§ Exercise details: Where a line holds the word "amit", count it, then give only the total for the entries below.

[Extracted records]
----------
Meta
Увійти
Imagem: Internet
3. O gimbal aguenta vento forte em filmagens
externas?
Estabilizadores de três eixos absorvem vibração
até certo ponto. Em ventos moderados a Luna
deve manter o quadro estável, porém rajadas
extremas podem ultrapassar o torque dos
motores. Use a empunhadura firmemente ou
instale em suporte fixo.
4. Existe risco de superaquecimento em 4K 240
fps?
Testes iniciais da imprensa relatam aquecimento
----------
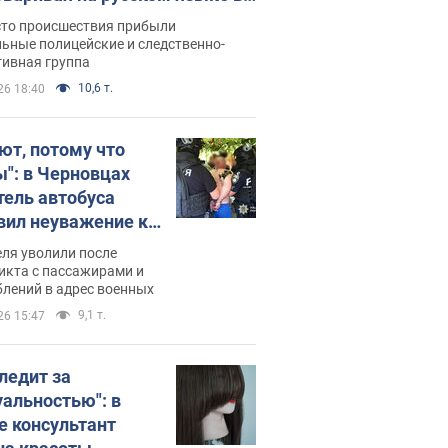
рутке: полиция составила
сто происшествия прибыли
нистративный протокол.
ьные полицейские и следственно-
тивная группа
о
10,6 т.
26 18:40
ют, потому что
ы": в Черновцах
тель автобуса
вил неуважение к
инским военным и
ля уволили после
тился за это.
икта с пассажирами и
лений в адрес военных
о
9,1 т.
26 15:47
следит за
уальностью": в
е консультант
----------
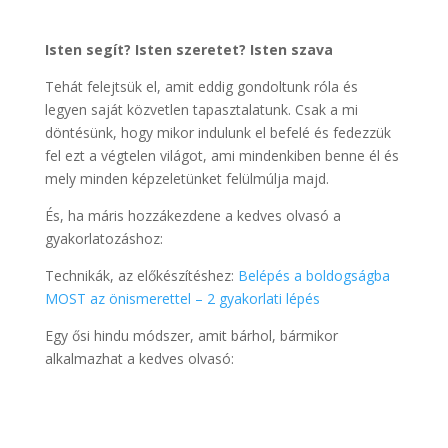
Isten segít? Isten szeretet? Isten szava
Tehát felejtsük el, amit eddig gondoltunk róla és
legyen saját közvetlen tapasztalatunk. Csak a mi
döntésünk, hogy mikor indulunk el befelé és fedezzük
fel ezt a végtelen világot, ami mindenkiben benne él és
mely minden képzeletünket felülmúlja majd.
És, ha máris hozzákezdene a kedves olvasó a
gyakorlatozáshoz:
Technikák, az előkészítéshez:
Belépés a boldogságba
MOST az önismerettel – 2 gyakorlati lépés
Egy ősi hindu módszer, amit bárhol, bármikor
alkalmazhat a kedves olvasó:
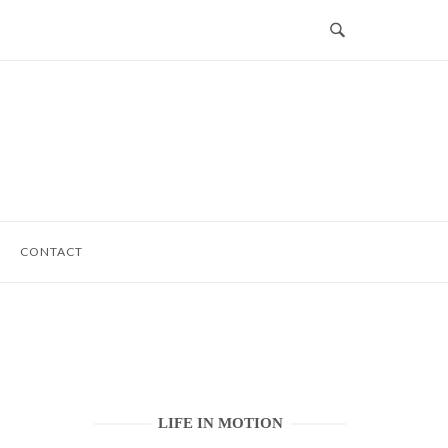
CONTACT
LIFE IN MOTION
----------
§ Solution for this exercise: 2